Following the oral administration of 18mg risdiplam, approximately 53% of the dose was excreted in the feces and 28% was excreted in the urine. Unchanged parent drug comprised 14% of the dose excreted in feces and 8% of the dose excreted in urine.


Volume of Distribution

Following oral administration, risdiplam distributes well into the central nervous system and peripheral tissues.
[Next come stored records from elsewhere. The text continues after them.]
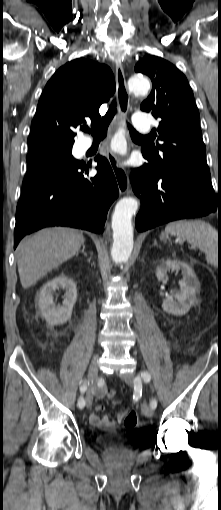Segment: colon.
Wrapping results in <instances>:
<instances>
[{"label": "colon", "instance_id": "5ec220e1", "mask_svg": "<svg viewBox=\"0 0 221 510\" xmlns=\"http://www.w3.org/2000/svg\"><path fill=\"white\" fill-rule=\"evenodd\" d=\"M116 395V391L115 390H110L109 393H108V397L110 399H113ZM115 404H119V401H115L114 402ZM138 422V416H137V413L135 411H129L124 419V425L126 427H134Z\"/></svg>", "mask_w": 221, "mask_h": 510}]
</instances>
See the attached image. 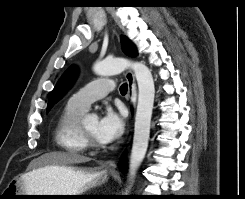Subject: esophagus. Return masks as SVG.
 <instances>
[{"mask_svg": "<svg viewBox=\"0 0 245 199\" xmlns=\"http://www.w3.org/2000/svg\"><path fill=\"white\" fill-rule=\"evenodd\" d=\"M125 78L127 80L128 83V99L131 102V104L134 106L136 103V99H137V91H136V82H135V77L134 74L132 73V71L128 70L125 73ZM116 167V163L114 160H108L105 162V164L103 165V168L105 170H113Z\"/></svg>", "mask_w": 245, "mask_h": 199, "instance_id": "1", "label": "esophagus"}]
</instances>
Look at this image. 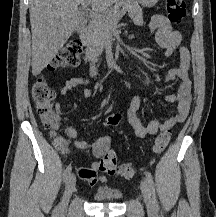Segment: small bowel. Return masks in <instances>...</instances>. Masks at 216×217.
Wrapping results in <instances>:
<instances>
[{
	"label": "small bowel",
	"instance_id": "1",
	"mask_svg": "<svg viewBox=\"0 0 216 217\" xmlns=\"http://www.w3.org/2000/svg\"><path fill=\"white\" fill-rule=\"evenodd\" d=\"M150 30L155 32V39L159 46L164 49L165 57L177 56L179 64L177 68L170 69L164 78V82L169 83L176 79L180 80V85L176 94H168L165 101L177 104L176 112L173 116L165 119L163 122L150 120L144 124L138 115L141 105V96L136 95L127 110L129 124L133 128L136 136L145 138L149 135H156L160 131L170 130L175 125L182 123L188 116L192 99V81L189 77L191 66V55L189 50L183 45L182 34L174 30L170 21L163 14H156L149 23ZM89 83L87 78H72L64 82L60 88V94L67 96L72 90L82 88L85 97H92L93 92L86 87ZM57 110L64 114L67 112L60 103L56 104ZM66 135L72 140L78 149H88L91 151L94 160L88 167L78 170V176L90 185L99 184L102 187L107 186L105 178L98 177L99 163L104 154L110 151L112 138L108 135L98 138L93 143H88L79 138L77 131L72 127L65 128Z\"/></svg>",
	"mask_w": 216,
	"mask_h": 217
}]
</instances>
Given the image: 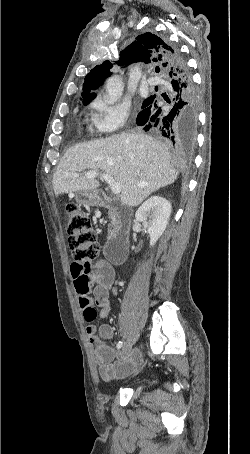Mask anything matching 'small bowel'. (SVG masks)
<instances>
[{
  "label": "small bowel",
  "instance_id": "c3829d8e",
  "mask_svg": "<svg viewBox=\"0 0 250 454\" xmlns=\"http://www.w3.org/2000/svg\"><path fill=\"white\" fill-rule=\"evenodd\" d=\"M70 275L82 310L95 305L99 308L98 316L106 318L110 312V294L116 292L113 267L104 261L95 263L74 261L70 265ZM87 332L93 345L94 360L103 380L123 378L136 370L141 361L138 351L123 355L104 342L113 336L114 329L111 325L103 324L97 328L90 324Z\"/></svg>",
  "mask_w": 250,
  "mask_h": 454
}]
</instances>
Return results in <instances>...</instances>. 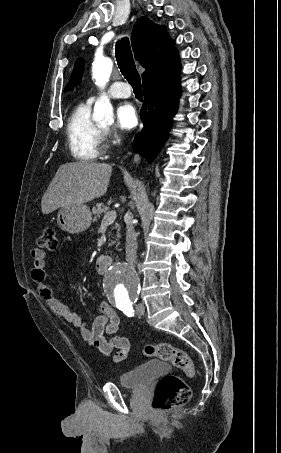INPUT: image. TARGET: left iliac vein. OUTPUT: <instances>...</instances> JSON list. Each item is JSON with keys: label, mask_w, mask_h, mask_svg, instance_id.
Returning a JSON list of instances; mask_svg holds the SVG:
<instances>
[{"label": "left iliac vein", "mask_w": 281, "mask_h": 453, "mask_svg": "<svg viewBox=\"0 0 281 453\" xmlns=\"http://www.w3.org/2000/svg\"><path fill=\"white\" fill-rule=\"evenodd\" d=\"M136 307L137 314L143 316V311L146 310L145 306L143 305V302L141 301V303H138V306Z\"/></svg>", "instance_id": "left-iliac-vein-1"}]
</instances>
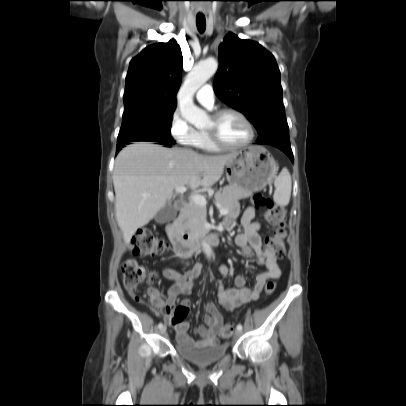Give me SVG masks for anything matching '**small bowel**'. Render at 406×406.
I'll return each instance as SVG.
<instances>
[{"instance_id":"c3829d8e","label":"small bowel","mask_w":406,"mask_h":406,"mask_svg":"<svg viewBox=\"0 0 406 406\" xmlns=\"http://www.w3.org/2000/svg\"><path fill=\"white\" fill-rule=\"evenodd\" d=\"M239 214L237 205H232L228 210L224 224L230 225ZM255 209L248 207L241 217L242 232L235 236V245L240 249L241 253L248 257H254L256 262L264 267V270L256 276V282L253 288L247 286L246 278L239 275L235 278V287H225L221 280L218 281V299L220 305L227 311L242 306L246 302L256 301L259 299L265 285L281 275V270L277 264L274 252L265 246L263 237L259 233L260 223L254 221ZM201 270L199 264L189 267L185 274H181L173 268H167L163 274L166 278L173 280V286L168 290L166 300H163L158 291L150 290L149 297L153 308L158 310L164 316V320L172 325L175 330L176 339L178 342L187 346H211L217 345V335L224 323V316L218 311L214 303L206 304V315L204 322L206 326L196 328V333L201 339L193 340L188 334L189 322L183 319L182 321L173 323L172 318L174 313L171 309L176 303L177 296L180 294L190 295L194 287L195 278ZM230 274V270L226 264L219 268V275L226 277ZM180 307L187 310L190 307V301L185 299Z\"/></svg>"}]
</instances>
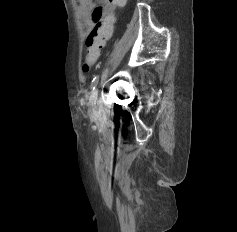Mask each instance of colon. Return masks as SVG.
<instances>
[{"instance_id": "5ec220e1", "label": "colon", "mask_w": 237, "mask_h": 232, "mask_svg": "<svg viewBox=\"0 0 237 232\" xmlns=\"http://www.w3.org/2000/svg\"><path fill=\"white\" fill-rule=\"evenodd\" d=\"M114 8L102 22L96 24L86 39L87 54L83 63V71L87 72L99 58L107 40L111 37L116 21V9L126 5L127 0H114Z\"/></svg>"}]
</instances>
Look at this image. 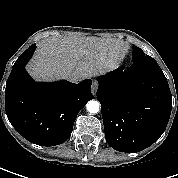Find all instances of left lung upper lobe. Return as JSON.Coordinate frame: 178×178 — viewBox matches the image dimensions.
<instances>
[{
    "instance_id": "5c2ea615",
    "label": "left lung upper lobe",
    "mask_w": 178,
    "mask_h": 178,
    "mask_svg": "<svg viewBox=\"0 0 178 178\" xmlns=\"http://www.w3.org/2000/svg\"><path fill=\"white\" fill-rule=\"evenodd\" d=\"M152 58L148 55H146L141 48L139 47H133L132 51V61H139V60H144V59H149Z\"/></svg>"
}]
</instances>
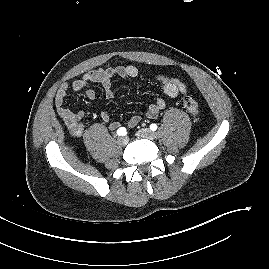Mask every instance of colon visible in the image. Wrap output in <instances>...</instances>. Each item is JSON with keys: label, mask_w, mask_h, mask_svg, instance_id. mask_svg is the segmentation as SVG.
I'll return each mask as SVG.
<instances>
[{"label": "colon", "mask_w": 269, "mask_h": 269, "mask_svg": "<svg viewBox=\"0 0 269 269\" xmlns=\"http://www.w3.org/2000/svg\"><path fill=\"white\" fill-rule=\"evenodd\" d=\"M183 105L186 110L191 114L194 121H198V104L196 100L190 96H186L183 100Z\"/></svg>", "instance_id": "obj_1"}]
</instances>
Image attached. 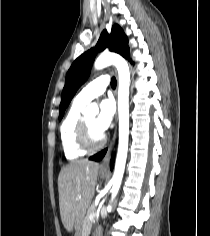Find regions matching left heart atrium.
Returning <instances> with one entry per match:
<instances>
[{"mask_svg": "<svg viewBox=\"0 0 210 236\" xmlns=\"http://www.w3.org/2000/svg\"><path fill=\"white\" fill-rule=\"evenodd\" d=\"M114 115V105L110 99H105L100 104L98 116L94 125L97 131L103 134L111 125Z\"/></svg>", "mask_w": 210, "mask_h": 236, "instance_id": "left-heart-atrium-1", "label": "left heart atrium"}]
</instances>
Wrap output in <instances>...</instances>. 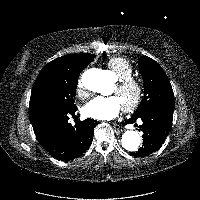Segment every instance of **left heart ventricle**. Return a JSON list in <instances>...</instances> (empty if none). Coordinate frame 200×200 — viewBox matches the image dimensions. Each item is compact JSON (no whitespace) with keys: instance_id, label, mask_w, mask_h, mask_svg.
Masks as SVG:
<instances>
[{"instance_id":"1","label":"left heart ventricle","mask_w":200,"mask_h":200,"mask_svg":"<svg viewBox=\"0 0 200 200\" xmlns=\"http://www.w3.org/2000/svg\"><path fill=\"white\" fill-rule=\"evenodd\" d=\"M112 93L119 98L122 105L131 101L134 97V91L132 89H129V90L123 91V92H119L117 90L116 86L114 87Z\"/></svg>"}]
</instances>
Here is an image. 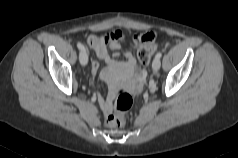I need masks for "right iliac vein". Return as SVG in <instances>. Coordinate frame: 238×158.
<instances>
[{
    "label": "right iliac vein",
    "instance_id": "obj_1",
    "mask_svg": "<svg viewBox=\"0 0 238 158\" xmlns=\"http://www.w3.org/2000/svg\"><path fill=\"white\" fill-rule=\"evenodd\" d=\"M79 61L81 65L85 66L88 63V53L86 50H81L79 53Z\"/></svg>",
    "mask_w": 238,
    "mask_h": 158
}]
</instances>
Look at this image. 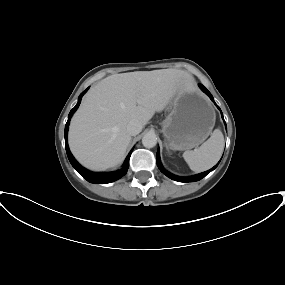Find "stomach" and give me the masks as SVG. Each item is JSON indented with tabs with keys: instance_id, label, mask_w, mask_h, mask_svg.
<instances>
[{
	"instance_id": "1",
	"label": "stomach",
	"mask_w": 285,
	"mask_h": 285,
	"mask_svg": "<svg viewBox=\"0 0 285 285\" xmlns=\"http://www.w3.org/2000/svg\"><path fill=\"white\" fill-rule=\"evenodd\" d=\"M215 124V111L200 92H182L174 99L170 114L162 123L167 147L190 150L204 142Z\"/></svg>"
}]
</instances>
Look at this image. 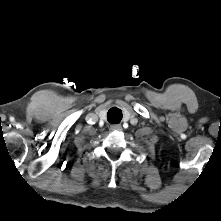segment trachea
<instances>
[{
    "label": "trachea",
    "mask_w": 221,
    "mask_h": 221,
    "mask_svg": "<svg viewBox=\"0 0 221 221\" xmlns=\"http://www.w3.org/2000/svg\"><path fill=\"white\" fill-rule=\"evenodd\" d=\"M107 119L111 124L119 123L122 119V111L113 107L108 111Z\"/></svg>",
    "instance_id": "trachea-1"
}]
</instances>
The apparent volume of distribution at steady-state is 6.3 L/kg.


Clearance

For a 14.9kg patient, the apparent clearance of risdiplam is 6.3 L/kg.


5.5 Metabolism/Metabolites

The metabolism of risdiplam is mediated primarily by flavin monooxygenases 1 and 3 (FMO1 and FMO3), with some involvement of CYP1A1, CYP2J2, CYP3A4, and CYP3A7. Parent drug comprises approximately 83% of circulating drug material. A pharmacologically-inactive metabolite, M1, has been identified as the major circulating metabolite - this M1 metabolite has been observed _in vitro_ to inhibit MATE1 and MATE2-K transporters, similar to the parent drug.


5.6 Biological Half-Life

The terminal elimination half-life of risdiplam is approximately 50 hours in healthy adults.


5.7 Mechanism of Action

Spinal muscular atrophy (SMA) is a severe and progressive congenital neuromuscular disease resulting from mutations in the survival of motor neuron 1 (_SMN1_) gene responsible for making SMN proteins. Clinical features of SMA include degeneration of motor neurons in the spinal cord which ultimately leads to muscular atrophy and, in some cases, loss of physical strength. SMN proteins are expressed ubiquitously throughout the body and are thought to hold diverse intracellular roles in DNA repair, cell signaling, endocytosis, and autophagy. A secondary _SMN_ gene (_SMN2_) can also produce SMN proteins, but a small nucleotide substitution in its sequence results in the exclusion of exon 7 during splicing in approximately 85% of the transcripts - this means that only ~15% of the SMN proteins produced by _SMN2_ are functional, which is insufficient to compensate for the deficits caused by _SMN1_ mutations. Emerging evidence suggests that many cells and tissues are selectively vulnerable to reduced SMN concentrations, making this protein a desirable target in the treatment of SMA. Risdiplam is an mRNA splicing modifier for _SMN2_ that increases the inclusion of exon 7 during splicing, which ultimately increases the amount of functional SMN protein produced by _SMN2_. It does so by binding to two sites in _SMN2_ pre-mRNA: the 5' splice site (5'ss) of intron 7 and the exonic splicing enhancer 2 (ESE2) of exon 7.